In the example I gave above re the Calendar, I think there are 2 "obvious" but inaccurate conclusions: (1)the webcalendar application is not a good tool; and (2)the potential users are luddites and are unable/unwilling to adopt the technology. I really don't think either of these conclusions are realistic. This tool is used quite effectively in other institutions/systems; and our users have enthusiastically adopted other technological tools which speak to their needs. I think the real issue here, is that the communications issue is broken elsewhere. No one was clambering for a tool to "fix" this - had they been, we would likely have seen several proposed "tool" solutions - a big paper calendar in the main hallway across from the faculty support office with copies faxed to other locations, &c. We'd have been working on refining the tool for communicating the calendar, and the web-based calendar would likely have been embraced as a successful solution.

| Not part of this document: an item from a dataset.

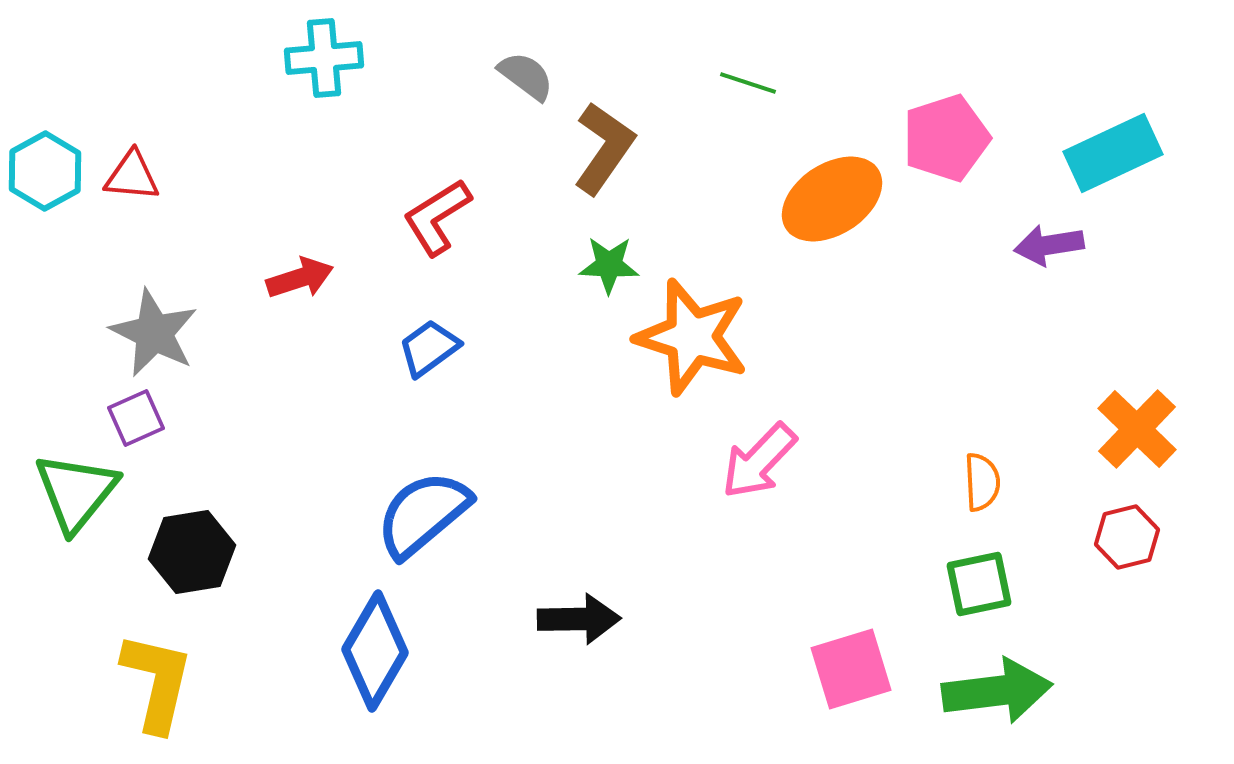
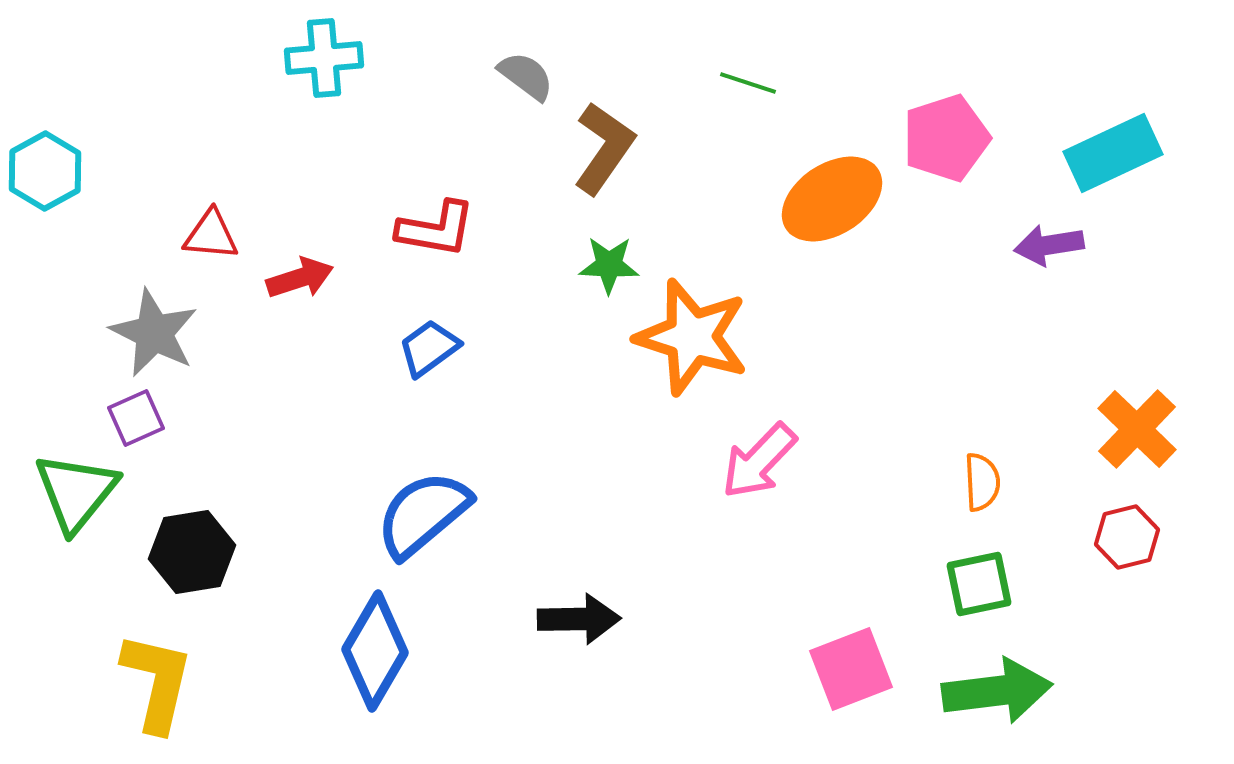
red triangle: moved 79 px right, 59 px down
red L-shape: moved 1 px left, 12 px down; rotated 138 degrees counterclockwise
pink square: rotated 4 degrees counterclockwise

Perhaps however we have a community of "cats" rather than "dogs" who really don't want to feel constrained by a central calendar. Perhaps there are offices vying for centrality who struggle to release their sense of control to a central calendar-handler. Perhaps the "big picture" of institutional events is more than most folks wish to juggle, and folks are content to keep abreast of issues/events close to their individual daily experience, not really feeling any immediate need for a central institutional calendar. Perhaps folks prefer to kvetch when things collide or resign themselves to the perceived inevitability of this. Perhaps Mercury really is in permanent retrograde in our institution's birthchart. These then are the aspects of the system that require attention, and the mere introduction of a good calendar system will not address the disease. It will likely bring the existing disharmonies to the fore, as they have fewer places to hide - and intensify the issue rather than bring it to resolution.

I suspect that tools work well - and often evolve organically - when the lack of an effective tool is the critical step missing in a systems issue. When the missing step is somewhere else, throwing in a tool is doomed to failure. "Build it and they will come" works when the need exists, and the built-thing is the critical missing step. More commonly, the applicable axiom is "necessity is the mother of invention".